Kathleen Sinclair joined forces with fellow representatives from Orkney, the Highlands and Western Isles to meet Stewart Stevenson for the first time during a visit to Inverness.
As well as the elected representatives, the new commission is made up of representatives appointed to the commission board by Scottish ministers. Those are Susan Walker, William Swann and one-time Scottish election hopeful for the Conservatives in Shetland, Sandy Cross.
The new commission officially came into being on Sunday, although its first convener has yet to be appointed.
It supersedes the similarly-titled Crofters Commission, and has been designed to meet the changing needs of crofting in the 21st century.

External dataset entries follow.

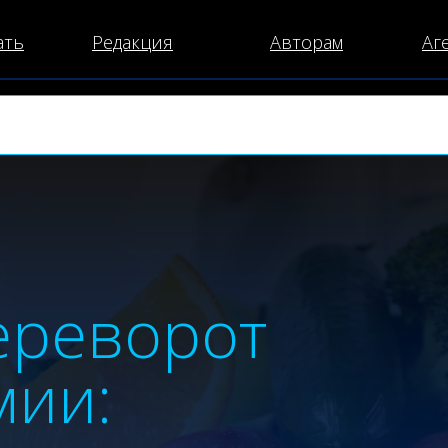
ать
Редакция
Авторам
Аг
ереворот
мии:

The changes mean the commission will have the power to regulate crofting to ensure lands are occupied and worked or, if not, made available to those who want to croft.
Mr Stevenson said: “This is a momentous day for crofting as we drive forward the reform agenda which will secure a sustainable future for crofting.
“I’m very pleased to attend the first gathering of the newly elected and appointed Crofting Commissioners in Inverness and to meet those responsible for ensuring the commission is an effective regulator of crofting.
“The majority of commissioners have been democratically elected by crofters, putting the power directly in the hands of crofters themselves.
“Crofting is part of Scotland’s history and culture and the Crofting Commission will ensure that it is also part of Scotland’s future.”
The new commission was one of the measures introduced as part of the Crofting Reform Act 2010.
The act also establishes a definitive map-based crofting register to remove doubt over what is croft land and who has rights and responsibilities for that land and places a duty on the commission to tackle absenteeism and neglect.